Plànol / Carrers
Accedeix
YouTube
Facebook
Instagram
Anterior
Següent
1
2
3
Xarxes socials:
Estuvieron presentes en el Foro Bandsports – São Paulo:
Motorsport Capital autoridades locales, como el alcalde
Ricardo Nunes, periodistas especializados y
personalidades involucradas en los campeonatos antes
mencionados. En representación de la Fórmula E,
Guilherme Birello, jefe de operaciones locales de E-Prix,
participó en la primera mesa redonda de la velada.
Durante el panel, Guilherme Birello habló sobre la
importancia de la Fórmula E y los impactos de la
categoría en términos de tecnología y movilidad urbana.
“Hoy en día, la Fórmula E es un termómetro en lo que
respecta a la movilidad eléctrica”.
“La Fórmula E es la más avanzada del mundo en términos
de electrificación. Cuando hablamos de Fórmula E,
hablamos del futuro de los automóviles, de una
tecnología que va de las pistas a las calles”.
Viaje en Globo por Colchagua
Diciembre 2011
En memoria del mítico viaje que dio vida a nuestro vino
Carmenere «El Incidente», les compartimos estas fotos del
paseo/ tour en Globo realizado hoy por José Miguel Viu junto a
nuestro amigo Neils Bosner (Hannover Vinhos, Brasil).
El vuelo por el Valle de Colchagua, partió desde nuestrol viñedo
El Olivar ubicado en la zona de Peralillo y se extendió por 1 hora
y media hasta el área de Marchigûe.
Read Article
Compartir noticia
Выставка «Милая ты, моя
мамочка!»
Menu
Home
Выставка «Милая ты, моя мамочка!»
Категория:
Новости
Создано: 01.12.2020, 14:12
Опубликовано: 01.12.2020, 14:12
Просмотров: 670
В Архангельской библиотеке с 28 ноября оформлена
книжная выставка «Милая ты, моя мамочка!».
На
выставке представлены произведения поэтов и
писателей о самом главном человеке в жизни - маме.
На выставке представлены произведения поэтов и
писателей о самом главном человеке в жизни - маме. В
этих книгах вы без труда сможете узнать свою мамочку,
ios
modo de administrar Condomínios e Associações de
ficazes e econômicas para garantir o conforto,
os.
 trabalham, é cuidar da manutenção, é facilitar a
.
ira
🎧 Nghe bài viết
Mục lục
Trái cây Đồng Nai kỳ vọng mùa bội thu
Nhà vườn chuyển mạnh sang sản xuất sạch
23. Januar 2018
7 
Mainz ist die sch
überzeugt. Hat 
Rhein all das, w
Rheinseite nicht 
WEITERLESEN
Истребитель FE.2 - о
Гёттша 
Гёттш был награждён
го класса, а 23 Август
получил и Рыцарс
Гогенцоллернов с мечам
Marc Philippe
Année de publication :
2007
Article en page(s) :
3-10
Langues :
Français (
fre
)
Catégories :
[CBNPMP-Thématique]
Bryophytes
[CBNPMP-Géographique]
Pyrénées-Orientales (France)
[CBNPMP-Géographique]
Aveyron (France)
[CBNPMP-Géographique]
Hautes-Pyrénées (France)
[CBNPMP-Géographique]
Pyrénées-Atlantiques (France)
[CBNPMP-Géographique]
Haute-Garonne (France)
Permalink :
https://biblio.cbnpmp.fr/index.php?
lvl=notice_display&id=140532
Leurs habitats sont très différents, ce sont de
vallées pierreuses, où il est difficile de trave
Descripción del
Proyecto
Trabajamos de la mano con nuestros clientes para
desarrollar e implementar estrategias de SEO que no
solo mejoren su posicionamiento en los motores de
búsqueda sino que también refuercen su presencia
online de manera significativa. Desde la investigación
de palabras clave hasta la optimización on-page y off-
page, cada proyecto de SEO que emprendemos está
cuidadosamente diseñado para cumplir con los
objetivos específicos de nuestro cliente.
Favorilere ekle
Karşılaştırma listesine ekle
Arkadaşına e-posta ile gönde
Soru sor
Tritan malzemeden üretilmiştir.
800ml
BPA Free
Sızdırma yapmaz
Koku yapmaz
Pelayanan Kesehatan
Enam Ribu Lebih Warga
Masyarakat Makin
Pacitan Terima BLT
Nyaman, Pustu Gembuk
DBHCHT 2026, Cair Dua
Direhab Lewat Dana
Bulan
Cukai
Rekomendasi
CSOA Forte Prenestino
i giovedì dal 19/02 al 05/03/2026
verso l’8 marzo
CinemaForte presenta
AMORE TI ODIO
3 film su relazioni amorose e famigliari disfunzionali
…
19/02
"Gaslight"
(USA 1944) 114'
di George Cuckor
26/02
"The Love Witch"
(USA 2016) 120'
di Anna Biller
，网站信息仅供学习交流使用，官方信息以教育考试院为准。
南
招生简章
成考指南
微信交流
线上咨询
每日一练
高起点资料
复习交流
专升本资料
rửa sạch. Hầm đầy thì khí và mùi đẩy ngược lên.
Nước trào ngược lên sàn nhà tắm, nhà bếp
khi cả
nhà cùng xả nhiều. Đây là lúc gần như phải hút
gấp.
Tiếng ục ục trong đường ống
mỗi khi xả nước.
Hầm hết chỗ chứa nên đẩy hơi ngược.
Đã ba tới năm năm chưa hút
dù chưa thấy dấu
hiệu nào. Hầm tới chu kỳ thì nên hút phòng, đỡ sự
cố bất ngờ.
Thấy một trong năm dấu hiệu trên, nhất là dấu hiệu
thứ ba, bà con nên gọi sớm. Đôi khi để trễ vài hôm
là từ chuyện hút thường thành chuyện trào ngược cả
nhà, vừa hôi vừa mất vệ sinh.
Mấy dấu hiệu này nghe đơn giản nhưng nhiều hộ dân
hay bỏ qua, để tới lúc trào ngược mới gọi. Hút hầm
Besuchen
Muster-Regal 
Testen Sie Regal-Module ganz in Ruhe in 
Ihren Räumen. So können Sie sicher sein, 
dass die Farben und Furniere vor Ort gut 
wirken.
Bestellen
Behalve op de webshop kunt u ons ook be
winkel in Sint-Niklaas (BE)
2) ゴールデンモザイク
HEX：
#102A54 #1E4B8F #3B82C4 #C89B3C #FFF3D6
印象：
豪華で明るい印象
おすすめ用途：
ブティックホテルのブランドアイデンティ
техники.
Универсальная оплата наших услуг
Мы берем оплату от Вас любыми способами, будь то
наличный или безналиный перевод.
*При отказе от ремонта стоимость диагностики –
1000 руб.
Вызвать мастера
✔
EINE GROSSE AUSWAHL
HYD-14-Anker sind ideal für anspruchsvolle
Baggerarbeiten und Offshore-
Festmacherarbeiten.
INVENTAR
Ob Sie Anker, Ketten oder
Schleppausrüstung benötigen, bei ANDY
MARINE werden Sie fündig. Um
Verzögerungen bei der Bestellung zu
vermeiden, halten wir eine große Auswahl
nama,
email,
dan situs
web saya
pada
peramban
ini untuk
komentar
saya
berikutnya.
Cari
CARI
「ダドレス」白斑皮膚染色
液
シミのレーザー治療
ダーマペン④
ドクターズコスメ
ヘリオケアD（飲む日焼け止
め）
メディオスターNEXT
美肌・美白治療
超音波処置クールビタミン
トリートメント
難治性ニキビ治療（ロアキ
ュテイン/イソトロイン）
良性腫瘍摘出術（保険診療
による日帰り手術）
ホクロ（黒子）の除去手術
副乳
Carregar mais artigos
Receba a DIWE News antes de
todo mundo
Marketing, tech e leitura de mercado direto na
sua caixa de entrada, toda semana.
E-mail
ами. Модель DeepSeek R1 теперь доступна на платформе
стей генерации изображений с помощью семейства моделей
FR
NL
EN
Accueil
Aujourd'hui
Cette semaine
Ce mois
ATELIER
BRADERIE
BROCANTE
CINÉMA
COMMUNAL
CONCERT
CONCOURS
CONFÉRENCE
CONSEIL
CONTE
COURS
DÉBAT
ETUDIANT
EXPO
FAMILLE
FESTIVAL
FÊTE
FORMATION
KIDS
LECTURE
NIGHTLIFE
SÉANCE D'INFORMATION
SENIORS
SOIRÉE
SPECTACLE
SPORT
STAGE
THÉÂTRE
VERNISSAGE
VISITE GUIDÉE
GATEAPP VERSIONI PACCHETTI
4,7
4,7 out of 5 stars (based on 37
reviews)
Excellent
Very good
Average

^^^^

[Action item]
Give again, unchanged, the lines running from the top of the material above through the line that has "Diciembre 2011", and nothing more.

[Your response]
Plànol / Carrers
Accedeix
YouTube
Facebook
Instagram
Anterior
Següent
1
2
3
Xarxes socials:
Estuvieron presentes en el Foro Bandsports – São Paulo:
Motorsport Capital autoridades locales, como el alcalde
Ricardo Nunes, periodistas especializados y
personalidades involucradas en los campeonatos antes
mencionados. En representación de la Fórmula E,
Guilherme Birello, jefe de operaciones locales de E-Prix,
participó en la primera mesa redonda de la velada.
Durante el panel, Guilherme Birello habló sobre la
importancia de la Fórmula E y los impactos de la
categoría en términos de tecnología y movilidad urbana.
“Hoy en día, la Fórmula E es un termómetro en lo que
respecta a la movilidad eléctrica”.
“La Fórmula E es la más avanzada del mundo en términos
de electrificación. Cuando hablamos de Fórmula E,
hablamos del futuro de los automóviles, de una
tecnología que va de las pistas a las calles”.
Viaje en Globo por Colchagua
Diciembre 2011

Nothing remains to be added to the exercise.